▶ WHAT THE TASK ASKS:
Which lines of the records contain "events"? Collect every one of them.

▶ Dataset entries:
━━━━

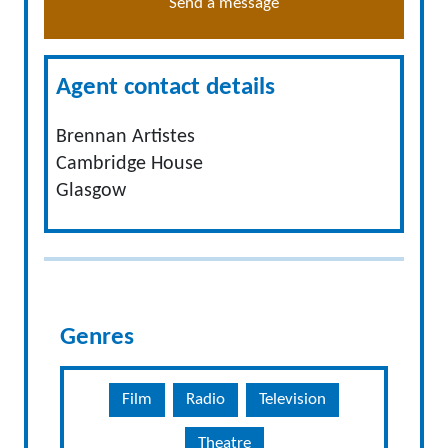
Send a message
Agent contact details
Brennan Artistes
Cambridge House
Glasgow
Genres
Film
Radio
Television
Theatre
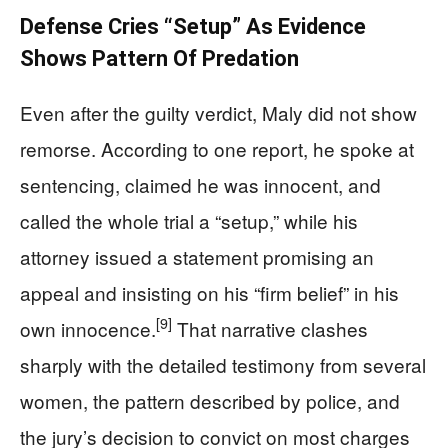
Defense Cries “Setup” As Evidence
Shows Pattern Of Predation
Even after the guilty verdict, Maly did not show
remorse. According to one report, he spoke at
sentencing, claimed he was innocent, and
called the whole trial a “setup,” while his
attorney issued a statement promising an
appeal and insisting on his “firm belief” in his
[9]
own innocence.
That narrative clashes
sharply with the detailed testimony from several
women, the pattern described by police, and
the jury’s decision to convict on most charges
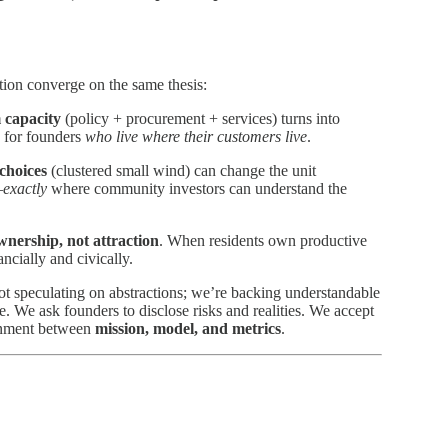
ation converge on the same thesis:
 capacity
(policy + procurement + services) turns into
s for founders
who live where their customers live
.
choices
(clustered small wind) can change the unit
—
exactly
where community investors can understand the
wnership, not attraction
. When residents own productive
cially and civically.
t speculating on abstractions; we’re backing understandable
e. We ask founders to disclose risks and realities. We accept
lignment between
mission, model, and metrics
.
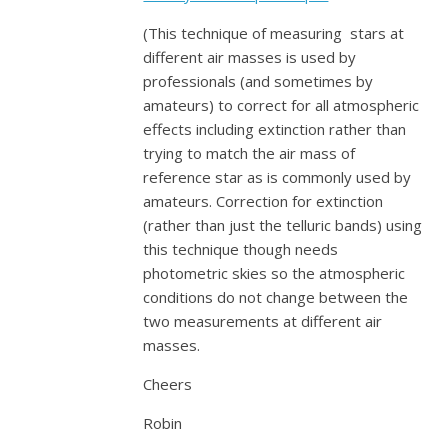
(This technique of measuring stars at
different air masses is used by
professionals (and sometimes by
amateurs) to correct for all atmospheric
effects including extinction rather than
trying to match the air mass of
reference star as is commonly used by
amateurs. Correction for extinction
(rather than just the telluric bands) using
this technique though needs
photometric skies so the atmospheric
conditions do not change between the
two measurements at different air
masses.
Cheers
Robin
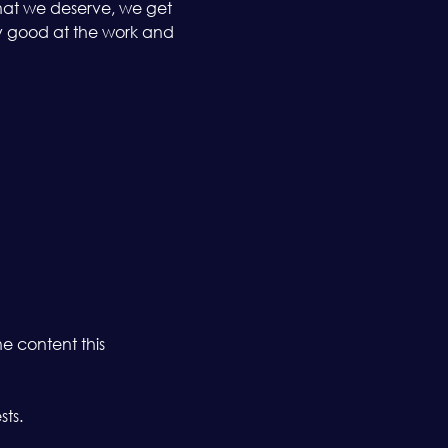
what we deserve, we get 
y good at the work and 
 content this 
sts.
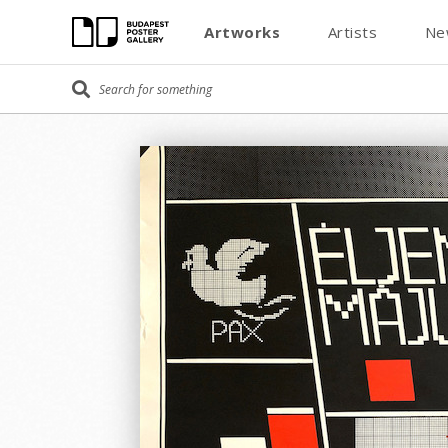
Artworks
Artists
Ne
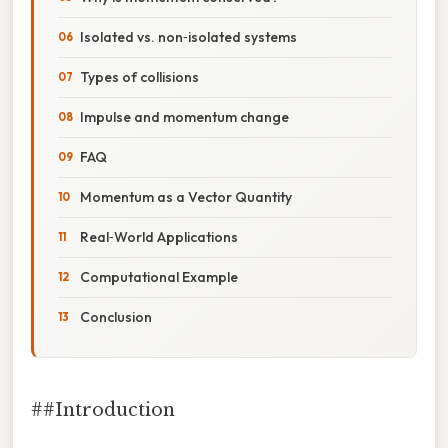
Isolated vs. non‑isolated systems
Types of collisions
Impulse and momentum change
FAQ
Momentum as a Vector Quantity
Real‑World Applications
Computational Example
Conclusion
##Introduction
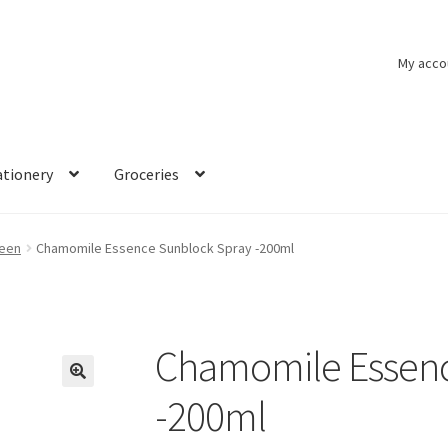
My acco
ationery
Groceries
een
Chamomile Essence Sunblock Spray -200ml
Chamomile Essenc
🔍
-200ml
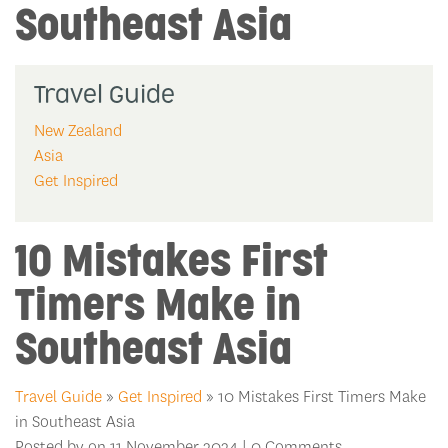
Southeast Asia
Travel Guide
New Zealand
Asia
Get Inspired
10 Mistakes First
Timers Make in
Southeast Asia
Travel Guide
»
Get Inspired
» 10 Mistakes First Timers Make
in Southeast Asia
Posted by on 11 November 2024 | 0 Comments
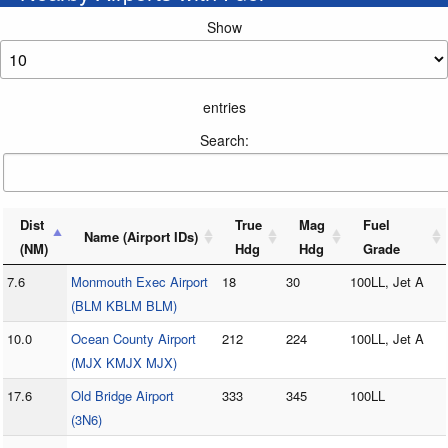
Show
entries
Search:
Dist
True
Mag
Fuel
Name (Airport IDs)
(NM)
Hdg
Hdg
Grade
7.6
Monmouth Exec Airport
18
30
100LL, Jet A
(BLM KBLM BLM)
10.0
Ocean County Airport
212
224
100LL, Jet A
(MJX KMJX MJX)
17.6
Old Bridge Airport
333
345
100LL
(3N6)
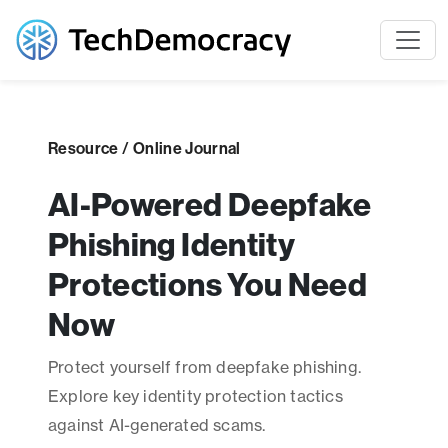
Resource / Online Journal
AI-Powered Deepfake
Phishing Identity
Protections You Need
Now
Protect yourself from deepfake phishing.
Explore key identity protection tactics
against AI-generated scams.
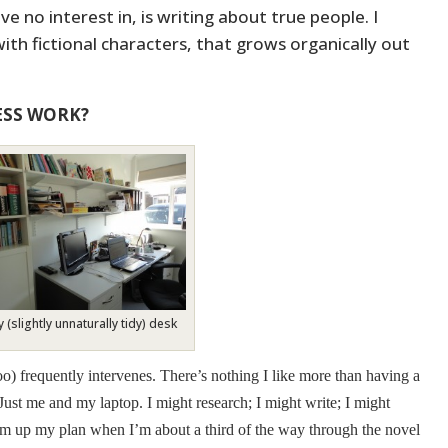
e no interest in, is writing about true people. I
 with fictional characters, that grows organically out
ESS WORK?
 (slightly unnaturally tidy) desk
(too) frequently intervenes. There’s nothing I like more than having a
ust me and my laptop. I might research; I might write; I might
irm up my plan when I’m about a third of the way through the novel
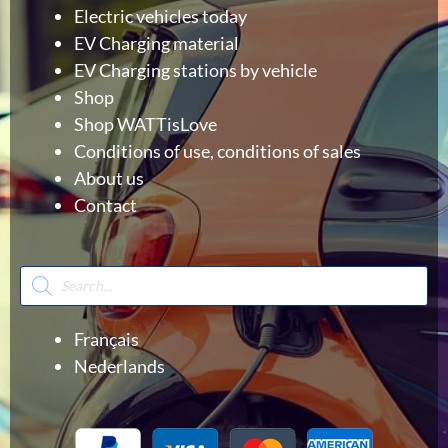
Electric vehicles today
EV Charging material
EV Charging stations by vehicle
Shop
Shop WATTisLove
Conditions of use, conditions of sales
About us
Contact
Products
search
Français
Nederlands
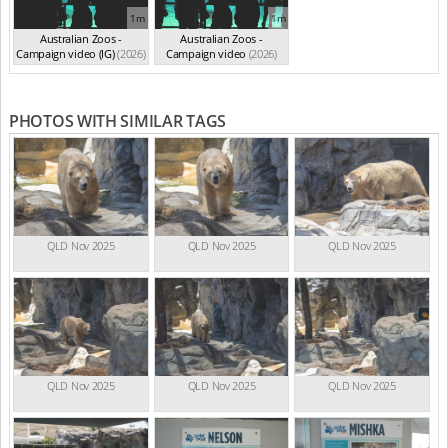
1m
1m
Australian Zoos -
Australian Zoos -
Campaign video (IG)
(2026)
Campaign video
(2026)
PHOTOS WITH SIMILAR TAGS
QLD Nov 2025
QLD Nov 2025
QLD Nov 2025
QLD Nov 2025
QLD Nov 2025
QLD Nov 2025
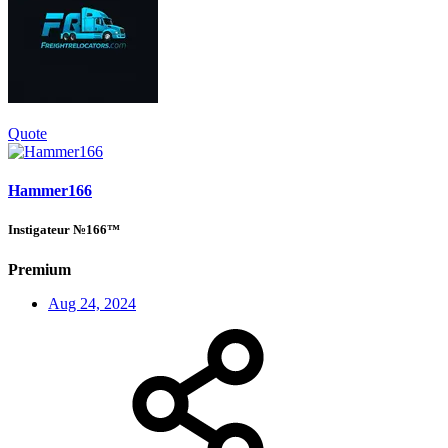
Quote
Hammer166
Instigateur №166™
Premium
Aug 24, 2024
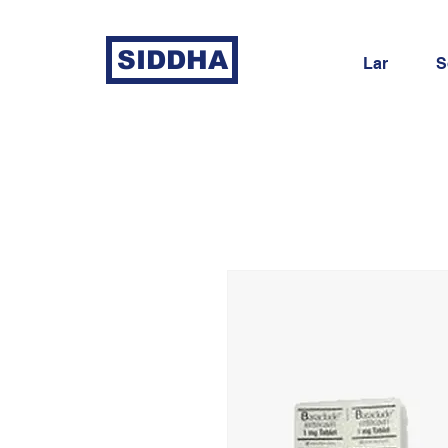
SIDDHA
Lar
S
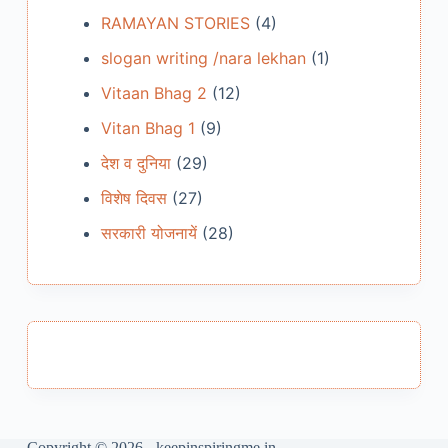
RAMAYAN STORIES
(4)
slogan writing /nara lekhan
(1)
Vitaan Bhag 2
(12)
Vitan Bhag 1
(9)
देश व दुनिया
(29)
विशेष दिवस
(27)
सरकारी योजनायें
(28)
Copyright © 2026 - keepinspiringme.in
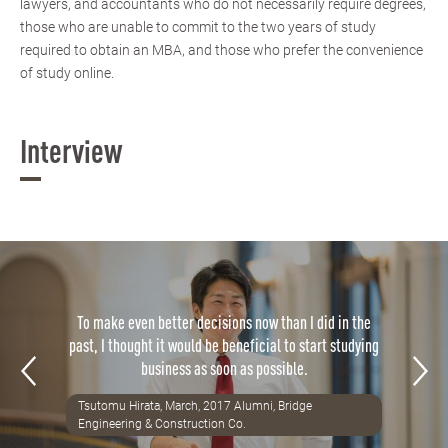
lawyers, and accountants who do not necessarily require degrees,
those who are unable to commit to the two years of study
required to obtain an MBA, and those who prefer the convenience
of study online.
Interview
To make even better decisions now than I did in the
past, I thought it would be beneficial to start studying
business as soon as possible.
Tsutomu Hirata, March, 2017 Alumni, Bridge
Engineering & Construction Co.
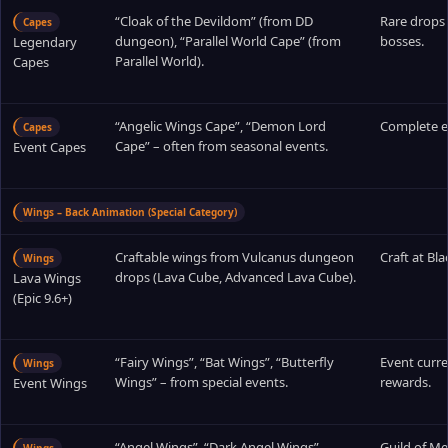
“Cloak of the Devildom” (from DD
Rare drop
Capes
dungeon), “Parallel World Cape” (from
bosses.
Legendary
Parallel World).
Capes
“Angelic Wings Cape”, “Demon Lord
Complete e
Capes
Cape” – often from seasonal events.
Event Capes
Wings – Back Animation (Special Category)
Craftable wings from Vulcanus dungeon
Craft at Bla
Wings
drops (Lava Cube, Advanced Lava Cube).
Lava Wings
(Epic 9.6+)
“Fairy Wings”, “Bat Wings”, “Butterfly
Event curre
Wings
Wings” – from special events.
rewards.
Event Wings
“Angel Wings”, “Dark Angel Wings”,
Guild of Me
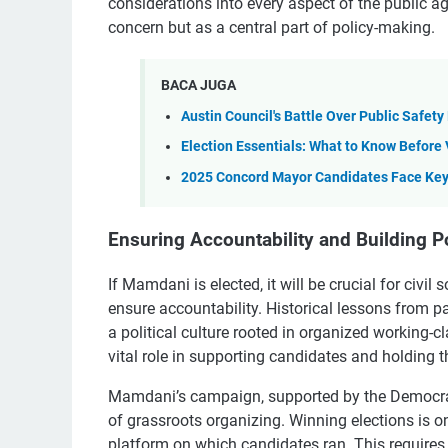
considerations into every aspect of the public ag
concern but as a central part of policy-making.
BACA JUGA
Austin Council's Battle Over Public Safet
Election Essentials: What to Know Before 
2025 Concord Mayor Candidates Face Key
Ensuring Accountability and Building Po
If Mamdani is elected, it will be crucial for civi
ensure accountability. Historical lessons from pa
a political culture rooted in organized working
vital role in supporting candidates and holding 
Mamdani’s campaign, supported by the Democrat
of grassroots organizing. Winning elections is onl
platform on which candidates ran. This requires 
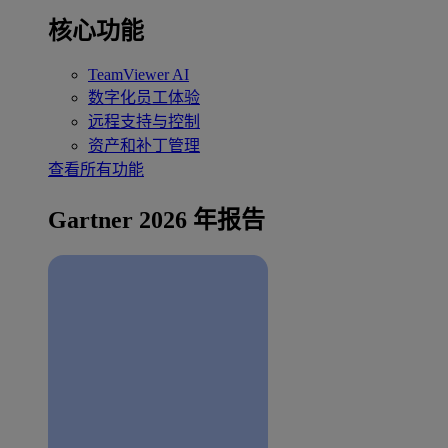
核心功能
TeamViewer AI
数字化员工体验
远程支持与控制
资产和补丁管理
查看所有功能
Gartner 2026 年报告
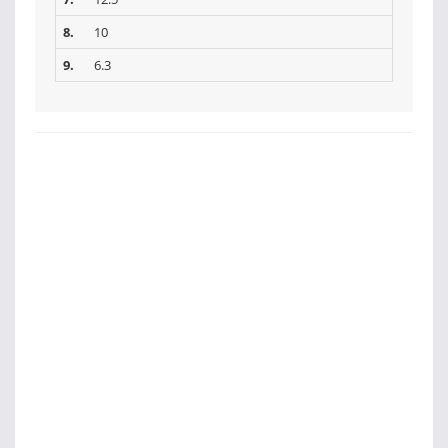
8.
10
9.
6.3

━━━━

▶ ANSWER FOR THE TASK:
Cape” – often from seasonal events.
Wings” – from special events.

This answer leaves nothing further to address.